The ants crawled along him, before growing bored with the warm, familiar landscape that the boy’s body provided. The boy turned his attention to a hole just above him, in the trunk. There were many items within, and he rummaged through, hands moving with slow, delicate movement.

He found a small figure he had made, using branches and grass. He smiled at the little character, with its tree-bark body bound by grass, and its tiny wings fluttering in the breeze. Unlike the boy, the doll flaunted two completewings, made of the last leaves discarded by the trees. The boy offered his toy to the ants. They swirled over it, but after a few passes, they’d had enough of that as well.

The boy smiled, but the expression of melancholy was impossible to hide. He returned the doll to its hole and pulled out a small sack, threadbare and torn.

He pulled out a small, crinkly object. The word SALTINE was written across the clear package. He opened it, tossing the clear covering to the ground. He crunched on his breakfast, and peered into the bag, counting what was left. The bag was still mostly full, but the boy felt a pang of regret. His supplies were growing shorter. He wasn’t sure what else he could eat once these things were gone.

He reached into the hole and pulled out a jar, and took a sip of water from within. The jar had once taken residence in the bag as well, but its weight had nearly ripped it apart. Like the saltines, the jar was still plentiful, yet not quite as full as before.

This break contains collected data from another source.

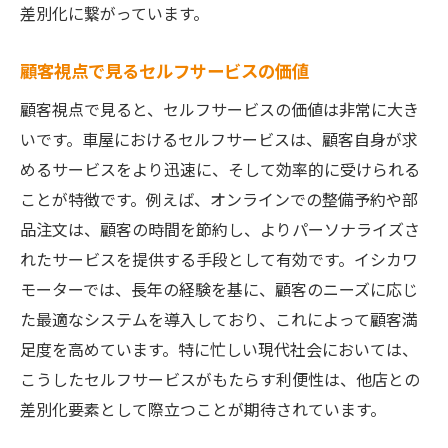
差別化に繋がっています。
顧客視点で見るセルフサービスの価値
顧客視点で見ると、セルフサービスの価値は非常に大き
いです。車屋におけるセルフサービスは、顧客自身が求
めるサービスをより迅速に、そして効率的に受けられる
ことが特徴です。例えば、オンラインでの整備予約や部
品注文は、顧客の時間を節約し、よりパーソナライズさ
れたサービスを提供する手段として有効です。イシカワ
モーターでは、長年の経験を基に、顧客のニーズに応じ
た最適なシステムを導入しており、これによって顧客満
足度を高めています。特に忙しい現代社会においては、
こうしたセルフサービスがもたらす利便性は、他店との
差別化要素として際立つことが期待されています。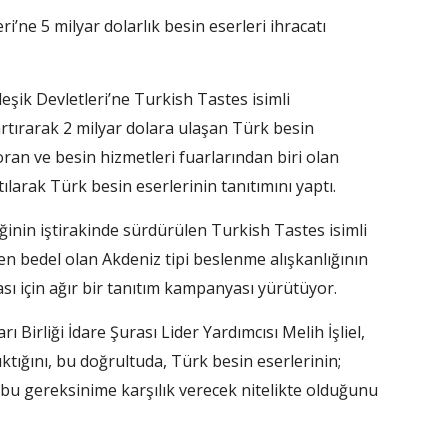
ri’ne 5 milyar dolarlık besin eserleri ihracatı
eşik Devletleri’ne Turkish Tastes isimli
artırarak 2 milyar dolara ulaşan Türk besin
ran ve besin hizmetleri fuarlarından biri olan
larak Türk besin eserlerinin tanıtımını yaptı.
rliğinin iştirakinde sürdürülen Turkish Tastes isimli
n bedel olan Akdeniz tipi beslenme alışkanlığının
sı için ağır bir tanıtım kampanyası yürütüyor.
 Birliği İdare Şurası Lider Yardımcısı Melih İşliel,
ıktığını, bu doğrultuda, Türk besin eserlerinin;
a bu gereksinime karşılık verecek nitelikte olduğunu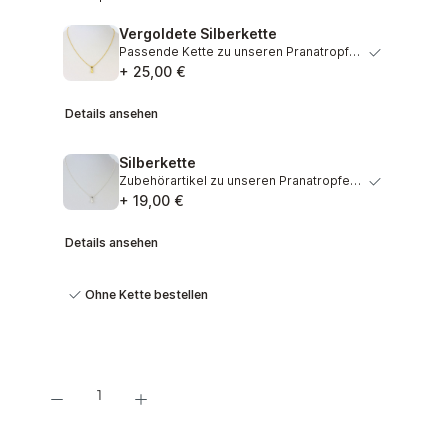
Vergoldete Silberkette
Passende Kette zu unseren Pranatropfen. Anmutige Kette au…
+ 25,00 €
Details ansehen
Silberkette
Zubehörartikel zu unseren Pranatropfen. Wunderschöne Kett…
+ 19,00 €
Details ansehen
Ohne Kette bestellen
Produkt Anzahl: Gib den gewünschten Wert ein oder benutze die Schaltflächen um d
In den Warenkorb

The boy replaced them and sighed. He couldn’t be sure of what else he might do once things were depleted, though in his mind he was certain of only one answer: the windmill.. His heart froze in his chest at the thought. The windmill and its croaking blades…what did that haunted place hold? Could it have food and drink? Could it have shelter? Or did it, as the boy suspected, harbor spirits of evil intent? Did it bear creatures of clammy skin, with massive, hungry faces and fingers far too long?

He shook away the thought. His fast broken, the boy bid farewell to his tiny compatriots and climbed back down the tree. He felt a brief gust of wind and watched the blades of the windmill threaten to whir, but fall short.

He walked toward the void, purposeful.